As with the APPLY job, the value of LIFECYCLE_MANAGE_OBJECT parameter must be one of the following object groups:

  • ACCOUNT_LEVEL
  • DATABASE
  • DATABASE_LEVEL
  • GRANT

A PLAN-DESTROY job (or stage in the same job) must be created for each object group to plan the DESTROY job. The object groups must be run in the specified order.
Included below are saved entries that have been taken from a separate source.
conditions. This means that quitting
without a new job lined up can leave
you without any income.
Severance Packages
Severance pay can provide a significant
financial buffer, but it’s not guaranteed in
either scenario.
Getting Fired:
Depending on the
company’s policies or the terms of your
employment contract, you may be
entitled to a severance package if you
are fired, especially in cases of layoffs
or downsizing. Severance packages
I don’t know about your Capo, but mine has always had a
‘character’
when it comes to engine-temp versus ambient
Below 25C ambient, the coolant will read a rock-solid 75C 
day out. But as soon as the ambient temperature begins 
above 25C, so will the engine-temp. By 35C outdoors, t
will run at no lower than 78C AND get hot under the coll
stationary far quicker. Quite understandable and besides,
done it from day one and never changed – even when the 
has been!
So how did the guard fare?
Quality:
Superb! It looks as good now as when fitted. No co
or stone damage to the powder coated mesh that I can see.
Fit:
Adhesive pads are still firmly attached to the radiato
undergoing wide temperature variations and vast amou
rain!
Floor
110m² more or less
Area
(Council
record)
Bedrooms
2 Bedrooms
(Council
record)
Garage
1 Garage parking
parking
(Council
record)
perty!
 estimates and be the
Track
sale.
Otherwise, SOLE will not correctly execute the PLAN-DESTROY action for the Snowflake managed objects.

Destroy Job

The DESTROY job destroys or deletes all Snowflake managed objects specified in the plan created by the PLAN-DESTROY. The order in which the DESTROY job executes the plan is vital and is described in the Lifecycle Action Job Sequence section.
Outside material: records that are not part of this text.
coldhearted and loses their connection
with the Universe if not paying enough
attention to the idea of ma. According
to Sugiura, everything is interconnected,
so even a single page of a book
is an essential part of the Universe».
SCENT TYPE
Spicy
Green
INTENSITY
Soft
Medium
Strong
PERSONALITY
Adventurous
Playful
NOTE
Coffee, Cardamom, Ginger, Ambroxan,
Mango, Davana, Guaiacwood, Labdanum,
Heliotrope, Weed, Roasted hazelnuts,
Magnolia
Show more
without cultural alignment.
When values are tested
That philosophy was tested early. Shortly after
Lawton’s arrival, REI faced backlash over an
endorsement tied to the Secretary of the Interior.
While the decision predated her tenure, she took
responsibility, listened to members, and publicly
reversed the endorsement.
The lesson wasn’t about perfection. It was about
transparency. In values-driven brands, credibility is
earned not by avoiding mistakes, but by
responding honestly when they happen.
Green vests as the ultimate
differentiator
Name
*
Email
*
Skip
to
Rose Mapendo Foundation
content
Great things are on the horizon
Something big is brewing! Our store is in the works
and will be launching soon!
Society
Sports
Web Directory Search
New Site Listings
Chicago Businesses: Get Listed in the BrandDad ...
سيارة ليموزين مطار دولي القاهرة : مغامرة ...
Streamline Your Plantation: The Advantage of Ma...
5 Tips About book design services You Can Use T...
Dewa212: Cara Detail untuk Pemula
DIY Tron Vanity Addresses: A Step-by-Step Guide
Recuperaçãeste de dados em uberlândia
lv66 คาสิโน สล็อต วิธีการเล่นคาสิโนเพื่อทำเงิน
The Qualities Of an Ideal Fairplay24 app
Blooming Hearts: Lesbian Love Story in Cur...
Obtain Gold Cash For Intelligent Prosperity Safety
This code snippet runs a DESTROY job that plans the deletion of all Snowflake account-level objects as indicated by the values in the LIFECYCLE_ACTION (DESTROY) and LIFECYCLE_MANAGE_OBJECT(ACCOUNT_LEVEL) parameters. And as shown in the rules section of this YAML code snippet, this action has a list of rules that apply to when the DESTROY action can be executed or not.
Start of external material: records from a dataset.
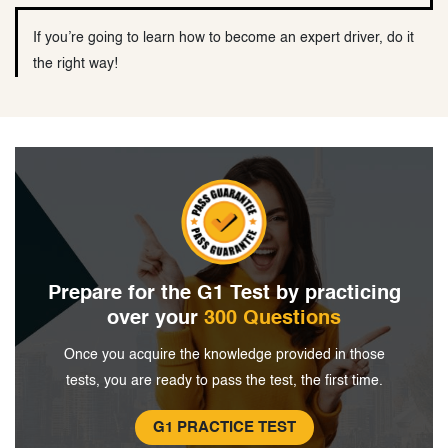
If you’re going to learn how to become an expert driver, do it
the right way!
Prepare for the G1 Test by
practicing
over your
300 Questions
Once you acquire the knowledge provided in
those
tests, you are ready to pass the
test, the first time.
G1 PRACTICE TEST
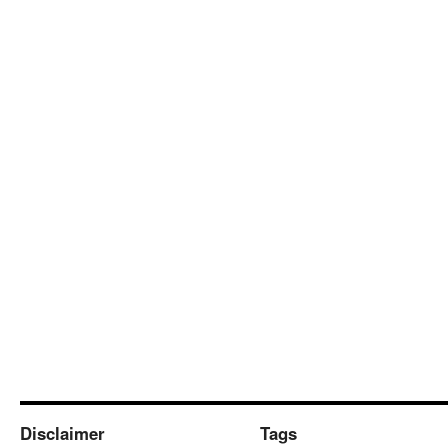
Disclaimer
Tags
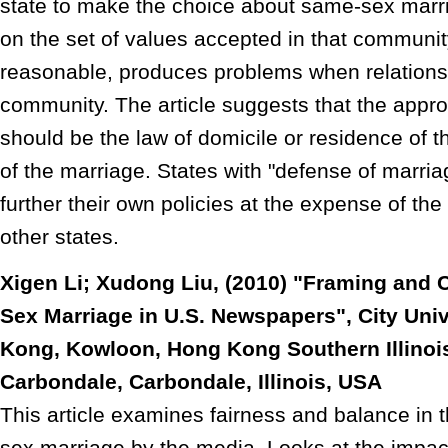
state to make the choice about same-sex marria
on the set of values accepted in that communit
reasonable, produces problems when relationsh
community. The article suggests that the appro
should be the law of domicile or residence of th
of the marriage. States with "defense of marria
further their own policies at the expense of the 
other states.
Xigen Li; Xudong Liu, (2010) "Framing and
Sex Marriage in U.S. Newspapers", City Univ
Kong, Kowloon, Hong Kong Southern Illinois
Carbondale, Carbondale, Illinois, USA
This article examines fairness and balance in
sex marriage by the media. Looks at the impac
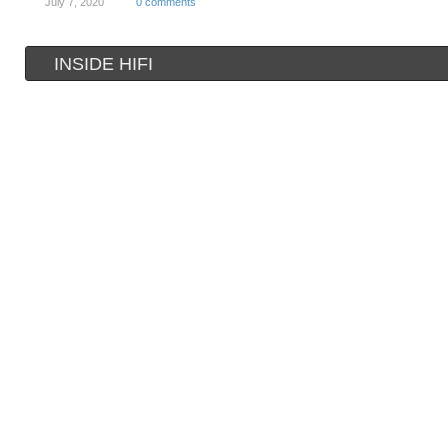
July 7, 2020
0 comments
INSIDE HIFI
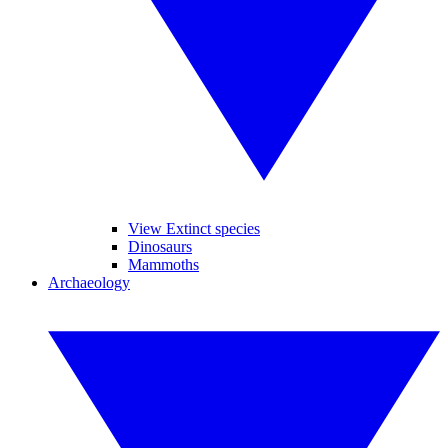
View Extinct species
Dinosaurs
Mammoths
Archaeology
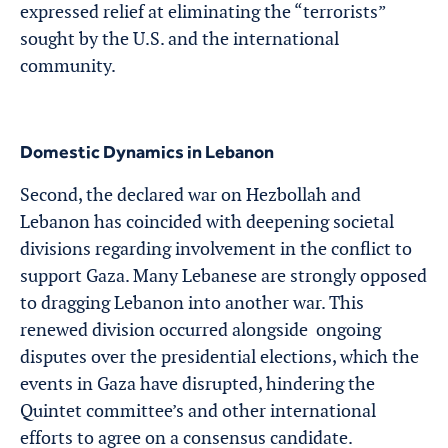
expressed relief at eliminating the “terrorists”
sought by the U.S. and the international
community.
Domestic Dynamics in Lebanon
Second, the declared war on Hezbollah and
Lebanon has coincided with deepening societal
divisions regarding involvement in the conflict to
support Gaza. Many Lebanese are strongly opposed
to dragging Lebanon into another war. This
renewed division occurred alongside ongoing
disputes over the presidential elections, which the
events in Gaza have disrupted, hindering the
Quintet committee’s and other international
efforts to agree on a consensus candidate.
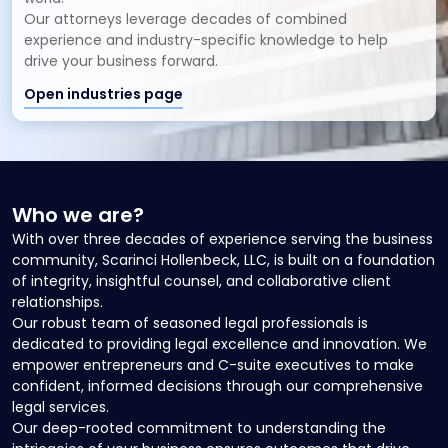
Our attorneys leverage decades of combined
experience and industry-specific knowledge to help
drive your business forward.
Open industries page
Who we are?
With over three decades of experience serving the business
community, Scarinci Hollenbeck, LLC, is built on a foundation
of integrity, insightful counsel, and collaborative client
relationships.
Our robust team of seasoned legal professionals is
dedicated to providing legal excellence and innovation. We
empower entrepreneurs and C-suite executives to make
confident, informed decisions through our comprehensive
legal services.
Our deep-rooted commitment to understanding the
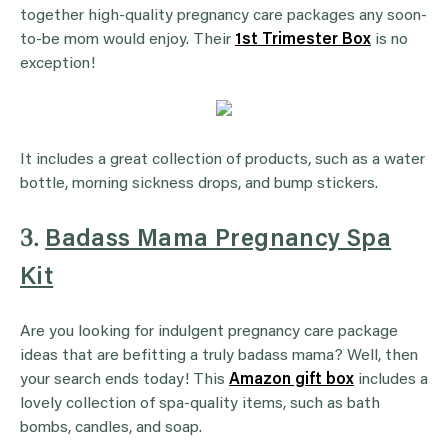
together high-quality pregnancy care packages any soon-
to-be mom would enjoy. Their
1st Trimester Box
is no
exception!
It includes a great collection of products, such as a water
bottle, morning sickness drops, and bump stickers.
3.
Badass Mama Pregnancy Spa
Kit
Are you looking for indulgent pregnancy care package
ideas that are befitting a truly badass mama? Well, then
your search ends today! This
Amazon gift box
includes a
lovely collection of spa-quality items, such as bath
bombs, candles, and soap.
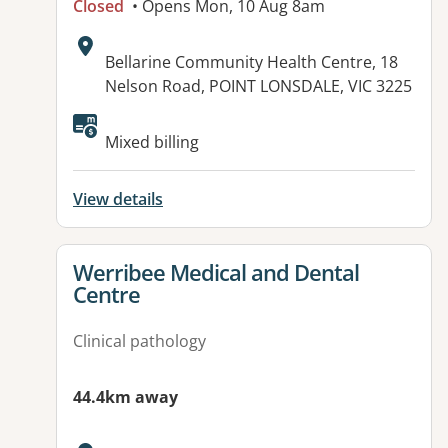
Closed
• Opens Mon, 10 Aug 8am
Address:
Bellarine Community Health Centre, 18
Nelson Road, POINT LONSDALE, VIC 3225
Available facilities:
Mixed billing
View details
View details for
Werribee Medical and Dental
Centre
Clinical pathology
44.4km away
pipelines/includes/local_includes/sole_jobs/sole_destroy_account_level_objects.yml
"Destroy Account-Level Objects":
extends:
- .agent_tag
stage: Clean Up Account-Level Objects
image: $DATAOPS_SNOWFLAKELIFECYCLE_RUNNER_IMAGE
variables:
LIFECYCLE_ACTION: DESTROY
LIFECYCLE_MANAGE_OBJECT: ACCOUNT_LEVEL
script:
- /dataops
rules:
# If running in production branch, never allow destroy to be run
- if: $CI_COMMIT_REF_NAME == $DATAOPS_BRANCH_NAME_PROD
when: never
# If running in qa, never allow the destroy to be run
- if: $CI_COMMIT_REF_NAME == $DATAOPS_BRANCH_NAME_QA
when: never
# For other runs, this step is manual
- when: manual
artifacts:
when: always
paths:
- $ARTIFACT_DIRECTORY
allow_failure: false
icon: ${SNOWFLAKEOBJECTLIFECYCLE_ICON}

As with the APPLY job, the value of LIFECYCLE_MANAGE_OBJECT parameter must be one of the following object groups:

  • ACCOUNT_LEVEL
  • DATABASE
  • DATABASE_LEVEL
  • GRANT

A DESTROY job must be created for each object group to execute the plan. The object groups must be run in the specified order. Otherwise, SOLE will not correctly execute the DESTROY action for the Snowflake managed objects.